A Japanese inventor has won the country's highest patent compensation award after suing his ex-employer, tech-firm Hitachi.
DVDs have been a big success
The Tokyo High Court ruled that Seiji Yonezawa had not been paid enough for his work on technology that was a forerunner to DVD.
The court awarded Mr Yonezawa 162m yen ($1.5m; £837,000) for his work on three optical disc technology patents.
Hitachi had originally paid Mr Yonezawa 2.3m yen in compensation.
Mr Yonezawa's lawyer celebrated the ruling, saying it would inspire children to take an interest in science.
According to local press reports, lawyer Hidetoshi Masunaga said his client was now a millionaire "like football and baseball players".

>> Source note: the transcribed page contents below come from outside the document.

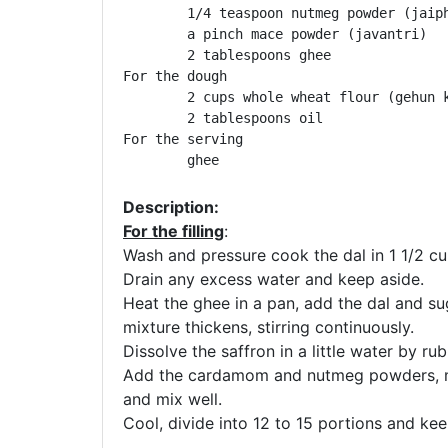
	1/4 teaspoon nutmeg powder (jaiphal)

	a pinch mace powder (javantri)

	2 tablespoons ghee

For the dough

	2 cups whole wheat flour (gehun ka atta)

	2 tablespoons oil

For the serving

	ghee
Description:
For the filling
:
Wash and pressure cook the dal in 1 1/2 cu
Drain any excess water and keep aside.
Heat the ghee in a pan, add the dal and sug
mixture thickens, stirring continuously.
Dissolve the saffron in a little water by rub
Add the cardamom and nutmeg powders, ma
and mix well.
Cool, divide into 12 to 15 portions and kee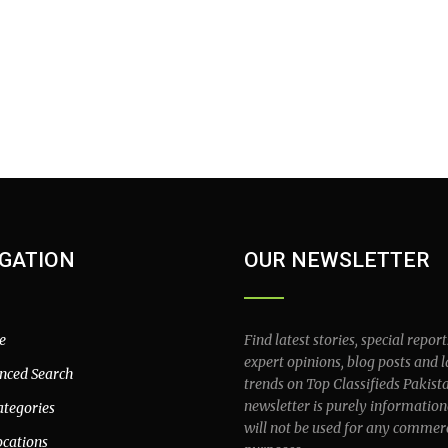
GATION
OUR NEWSLETTER
e
Find latest stories, special report
expert opinions, blog posts and l
nced Search
trends on Top Classifieds Pakist
newsletter is purely information
ategories
will not be used for any commer
ocations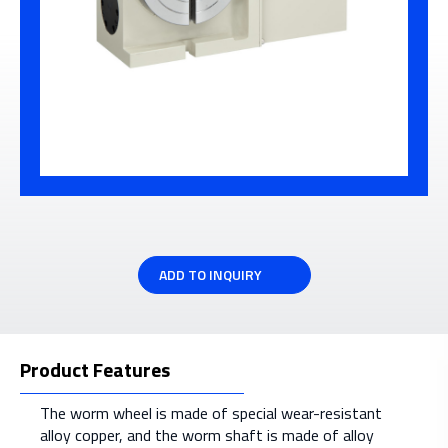
ADD TO INQUIRY
Product Features
The worm wheel is made of special wear-resistant
alloy copper, and the worm shaft is made of alloy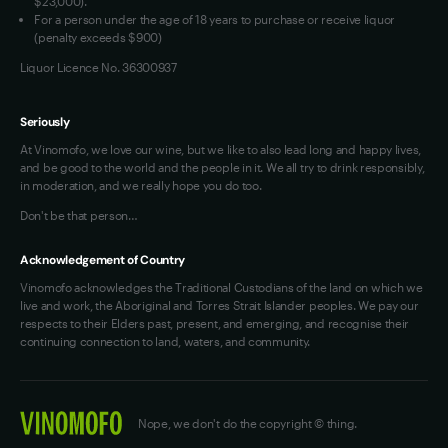
$23,000).
For a person under the age of 18 years to purchase or receive liquor
(penalty exceeds $900)
Liquor Licence No. 36300937
Seriously
At Vinomofo, we love our wine, but we like to also lead long and happy lives,
and be good to the world and the people in it. We all try to drink responsibly,
in moderation, and we really hope you do too.
Don't be that person…
Acknowledgement of Country
Vinomofo acknowledges the Traditional Custodians of the land on which we
live and work, the Aboriginal and Torres Strait Islander peoples. We pay our
respects to their Elders past, present, and emerging, and recognise their
continuing connection to land, waters, and community.
Nope, we don't do the copyright © thing.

"This will have a significant impact on grade school children. This ruling changes the Japanese view that becoming a company president is the only successful goal of a career," Mr Masunaga was quoted as saying.
Hitachi was less pleased. The firm said it was considering an appeal and believed its rulebook on compensation was in line with other firms.

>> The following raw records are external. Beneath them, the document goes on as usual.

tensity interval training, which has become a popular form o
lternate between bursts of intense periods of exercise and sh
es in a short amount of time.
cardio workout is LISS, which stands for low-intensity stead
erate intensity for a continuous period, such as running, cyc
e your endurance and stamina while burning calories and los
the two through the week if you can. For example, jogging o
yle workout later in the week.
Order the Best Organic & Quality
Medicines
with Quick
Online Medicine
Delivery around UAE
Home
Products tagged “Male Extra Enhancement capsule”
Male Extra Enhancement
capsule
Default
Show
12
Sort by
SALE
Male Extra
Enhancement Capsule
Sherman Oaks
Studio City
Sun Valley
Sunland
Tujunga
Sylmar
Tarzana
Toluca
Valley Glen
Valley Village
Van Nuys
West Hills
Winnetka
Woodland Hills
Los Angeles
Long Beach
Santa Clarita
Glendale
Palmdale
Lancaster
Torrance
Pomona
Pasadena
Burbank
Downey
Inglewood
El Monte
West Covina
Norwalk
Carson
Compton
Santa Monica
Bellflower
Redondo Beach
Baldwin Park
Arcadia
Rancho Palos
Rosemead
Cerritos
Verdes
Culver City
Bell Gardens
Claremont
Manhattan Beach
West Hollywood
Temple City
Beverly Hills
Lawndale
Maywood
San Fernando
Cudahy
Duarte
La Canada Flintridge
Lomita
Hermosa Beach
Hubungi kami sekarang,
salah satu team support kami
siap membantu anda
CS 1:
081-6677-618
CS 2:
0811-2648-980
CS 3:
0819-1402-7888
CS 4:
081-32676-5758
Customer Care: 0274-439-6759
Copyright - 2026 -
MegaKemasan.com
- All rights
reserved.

Mr Yonezawa, aged 65, retired from Hitachi in 1996.
During the mid-1970s, he had developed optical disc technologies that resulted in three patents.
Hitachi paid him 2.3m yen to take over the patents.
Angered by an award he considered unfairly meagre, Mr Yonezawa first took Hitachi to court two years ago and won 34.9m yen in compensation in the Tokyo District Court.
Still dissatisfied, he appealed to the High Court and asked for 250m yen.
The High Court's decision did not go that far, but it has awarded him more than 70 times Hitachi's original payment.
Hitachi, founded as an electrical repair shop in 1910, has become a multi-billion dollar company whose products include computer memory chips and fibre optic transmission systems, including pioneering miniaturised versions.